Baseline characteristics of the study population are shown in Table 1. The median age of the cohort was 55 year (IQR 51–60) and almost half of them (47.9%) were in the 50–59 years age group. Male sex was more prevalent (73.2%) compared with female sex. Most of the study population were at least overweight (BMI > 25 kg/m2) and around a third of the population were smokers. Diabetes (8.4%) and hypertension (18.7%) were the most common comorbidities among the study population, while statins were the most prevalent chronic medication (8.3%).
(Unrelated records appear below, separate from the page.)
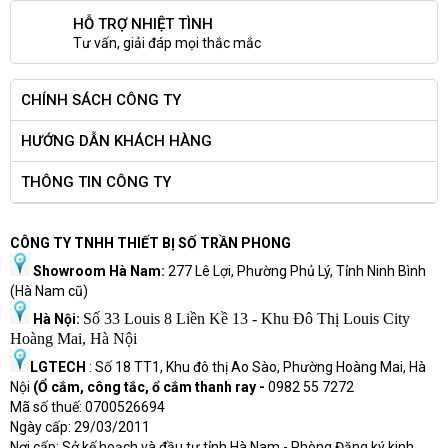
HỖ TRỢ NHIỆT TÌNH
Tư vấn, giải đáp mọi thắc mắc
CHÍNH SÁCH CÔNG TY
HƯỚNG DẪN KHÁCH HÀNG
THÔNG TIN CÔNG TY
CÔNG TY TNHH THIẾT BỊ SỐ TRẦN PHONG
Showroom Hà Nam:
277 Lê Lợi, Phường Phủ Lý, Tỉnh Ninh Bình
(Hà Nam cũ)
Số 33 Louis 8 Liền Kề 13 - Khu Đô Thị Louis City
Hà Nội:
Hoàng Mai, Hà Nội
LGTECH
: Số 18 TT1, Khu đô thị Ao Sào, Phường Hoàng Mai, Hà
Nội
(Ổ cắm, công tắc, ổ cắm thanh ray -
0982 55 7272
Mã số thuế: 0700526694
Ngày cấp: 29/03/2011
Nơi cấp: Sở kế hoạch và đầu tư tỉnh Hà Nam - Phòng Đăng ký kinh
Data regarding BMI measures and exercise habits were missing for ⩽10% and it was quite balanced among AN and non-AN groups (13/129 and 403/3727, 13/129 and 361/3727, respectively).

Table 1.

Patient’s baseline characteristics.

N = 3856
Demographics
 Age (years) median (IQR) 55 (51–60)
 Age group
  <50, n (%) 899 (23.3%)
  50–59, n (%) 1846 (47.9%)
  60–69, n (%) 910 (23.6%)
  ⩾70, n (%) 201 (5.2%)
 Sex
  Female, n (%) 1032 (26.8%)
  Male, n (%) 2824 (73.2%)
Physical parameters
 Body mass index (kg/m2), mean (standard deviation) a 26.48(±3.78)
 Body mass index group (kg/m2) a
  <20, n (%) 78 (2.3%)
  20–25, n (%) 1169 (34%)
  >25, n (%) 2193 (63.7%)
Habits
 Current smoking, n (%) 1404 (36.4%)
 Alcohol use, n (%) 22 (0.6%)
 Exercise, n (%) a 2589 (74.4%)
Comorbidities
 Ischemic heart disease, n (%) 181 (4.7%)
 Hypertension, n (%) 721 (18.7%)
 Congestive heart failure, n (%) 1 (<1%)
 Diabetes, n (%) 325 (8.4%)
Medications
 Amino salicylic acid, n (%) 191 (5%)
 Statins, n (%) 321 (8.3%)
 Hormone replacement therapy n (%) 34 (<1%)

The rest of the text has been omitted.